To identify new record with Polars, it is simply performed with an anti join.
source_data = {
'product_code' : ['0001', '0002', '0003', '0004','0005'],
'color' : ['red', 'green','blue','yellow','white'],
'size': ['small','medium','large','x-large', 'medium']
}
source_df = pl.DataFrame(source_data)
new_records_df = source_df.join(
other=target_df,
on='product_code',
how='anti'
)
new_records_df = new_records_df.with_columns(
[
pl.lit(True).alias('is_current'),
pl.lit(False).alias('is_deleted'),
pl.lit(datetime(1900,1,1,0,0,0,0)).alias('valid_from'),
pl.lit(datetime(9999,12,31,0,0,0,0)).alias('valid_to')
]
)
print(new_records_df)
If a record is deleted in the source system, it is a good idea to flag it as such in the SCD2 table.
source_data = {
'product_code' : ['0002', '0003', '0004','0005'],
'color' : ['green','blue','yellow','white'],
'size': ['medium','large','x-large', 'medium']
}
source_df = pl.DataFrame(source_data)
deleted_records_df = target_df.filter(
pl.col('is_current') == True,
pl.col('is_deleted') == False
).join(
other=source_df,
on='product_code',
how='anti'
)
deleted_records_df = deleted_records_df.with_columns(
pl.lit(True).alias('is_deleted')
)
print(deleted_records_df)
When it comes to the updated records, it gets a little more complex.
Records which have changed will be identified, and then two versions of the
records will be created; one for closing the existing record — overwriting
the is_current
and valid_to
columns, and one version for opening new record
with all the new column values from the source data.
source_data = {
'product_code' : ['0002', '0003', '0004','0005'],
'color' : ['green','teal','yellow','white'],
'size': ['medium','large','x-large', 'medium']
}
source_df = pl.DataFrame(source_data)
updated_records_df = target_df.filter(
pl.col('is_current') == True,
).join(
other=source_df,
on='product_code',
how='inner'
).filter(
pl.any_horizontal(
pl.col('is_deleted') == True,
pl.col('color') != pl.col('color_right'),
pl.col('size') != pl.col('size_right')
)
)
print(updated_records_df)
From the updated records I’ll derive records to be closed. That is; the valid_to
timestamp is updated to current timestamp, and is_current
flag is set to false.
For the opened records I can similarly derive them from the updated records dataframe.

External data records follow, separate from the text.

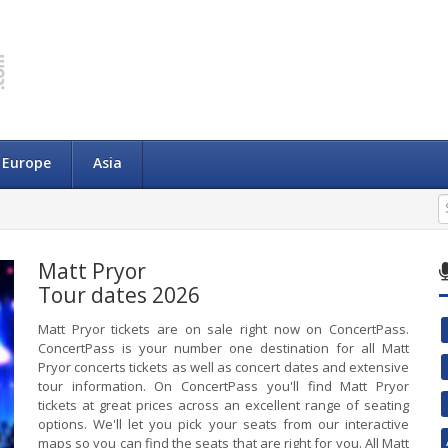
Europe
Asia
Matt Pryor
Tour dates 2026
Matt Pryor tickets are on sale right now on ConcertPass.
ConcertPass is your number one destination for all Matt
Pryor concerts tickets as well as concert dates and extensive
tour information. On ConcertPass you'll find Matt Pryor
tickets at great prices across an excellent range of seating
options. We'll let you pick your seats from our interactive
maps so you can find the seats that are right for you. All Matt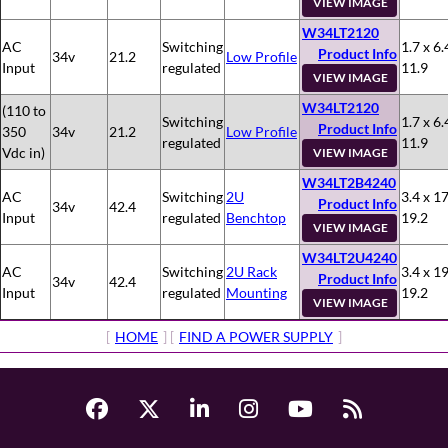
VIEW IMAGE
W34LT2120
AC
Switching
1.7 x 6.
Product Info
34v
21.2
Low Profile
Input
regulated
11.9
VIEW IMAGE
W34LT2120
(110 to
Switching
1.7 x 6.
Product Info
350
34v
21.2
Low Profile
regulated
11.9
Vdc in)
VIEW IMAGE
W34LT2B4240
AC
Switching
2U
3.4 x 17
Product Info
34v
42.4
Input
regulated
Benchtop
19.2
VIEW IMAGE
W34LT2U4240
AC
Switching
2U Rack
3.4 x 19
Product Info
34v
42.4
Input
regulated
Mounting
19.2
VIEW IMAGE
[
HOME
] [
FIND A POWER SUPPLY
]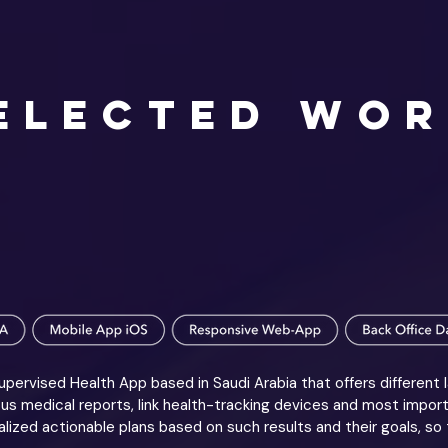
ELECTED WO
pervised Health App based in Saudi Arabia that offers different 
s medical reports, link health-tracking devices and most impor
lized actionable plans based on such results and their goals, so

This time, I take the values from the right dataframe, so the new column values overwrite the left dataframe columns.
opened_records_df = updated_records_df.with_columns(
pl.col('size_right').alias('size'),
pl.col('color_right').alias('color'),
pl.lit(modification_timestamp).alias('valid_from'),
pl.lit(False).alias('is_deleted')
)
opened_records_df = opened_records_df.drop(
'product_id',
'color_right',
'size_right'
)
print(opened_records_df)
Putting it all together:
insert_records_df = pl.concat(
[
new_records_df,
opened_records_df
],
how='vertical'
)
# Find the max product_id in the target
product_id_offset = target_df.select(
pl.col('product_id')
).max().item() + 1
insert_records_df = insert_records_df.with_row_index(
name='product_id',
offset=product_id_offset
)
upsert_records_df = pl.concat(
[
insert_records_df,
deleted_records_df,
closed_records_df
],
how='vertical_relaxed'
)
print(upsert_records_df)
Conclusion
The above dataframe represents all updates and inserts required to upsert into the Delta table. The only last step we need is to perform the merge-operation.
upsert_records_df.write_delta(
target='./deltalake/product',
mode='merge',
delta_merge_options={
'predicate': 'source.product_id = target.product_id',
'source_alias': 'source',
'target_alias': 'target'
}
) \
.when_matched_update_all() \
.when_not_matched_insert_all() \
.execute()
updated_delta_table = pl.read_delta(
source='./deltalake/product'
).sort(
pl.col('product_id')
)
print(updated_delta_table)
In addition, Polars also provide a Lazy API which comes which amongst other benefits does automatic query plan optimisation and predicate pushdown.